Now, don't get me wrong, when I am in the student's seat, I also work ahead. Life can get unexpected, so I read ahead. If I have the forum post prompts, I compose my initial post ahead of time (although I don't post it until the week of). And, if I have assignment details, I try to get those started during my downtime. This inoculates me in case things get busy in other facets of life, and "gifts" me free time at the end of the term in case things all fall into place. Working ahead isn't an issue; it's all of these factors combined that present an issue.
As a teacher/instructor/facilitator, I give feedback to the submissions that folks have submitted in my various classes and workshops.

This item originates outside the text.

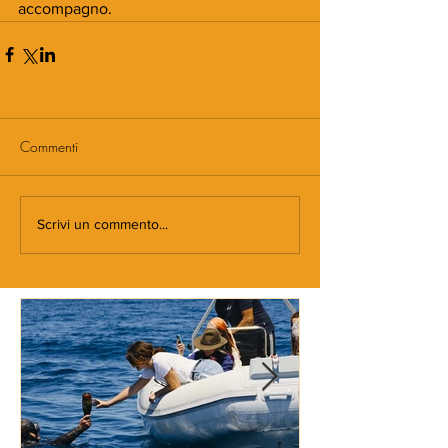
accompagno.
Commenti
Scrivi un commento...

It's through feedback that we grow. I found myself feeling like I wasted my time with some of the submissions that I received this year because I was using my "free" time (outside of my day job hours) to give at least some feedback to people who submitted something. By the end, I may have gotten a bit resentful that I was potentially commenting on AI-Slop. Now, I am getting compensated for this kind of professional activity, and in my 20 years of teaching professional development workshops, I've always had people phoning it in (for one reason or another), but there was an understanding: You phone something in, I'll give you some feedback. You put in some half-assed work, and maybe my feedback will spark an "AHA!!!" moment. At least the phoning in included your own work. Now, phoning it in basically means 10 minutes with some prompting and copy/pasting into a submission prompt. No thought. Just bypassing all (or most) cognitive processes in course design. Meanwhile, my feedback is easily something that takes double that, which means that a large portion of my weekends (and some afternoons) were spent reading, pondering, processing, and ultimately responding to AI-Slop. I could have been playing Xbox or going to the gym...
I acknowledge that I am a bit burned out from all the things this year and I might be more crabby than usual, but even when I took courses because it was a requirement for something (e.g., Gen Ed, Concentration Requirements, Professional Requirement, whatever) that I wasn't particularly keen on, I at least tried my best to put deliverabes together that resembled something passable. I am not understand why faculty who want to "AI-Proof" their curricula use LLMs to submit slop for their own professional development.
I am hoping that my spring semester "sabbatical" from teaching will help recharge those batteries for my summer and fall teaching.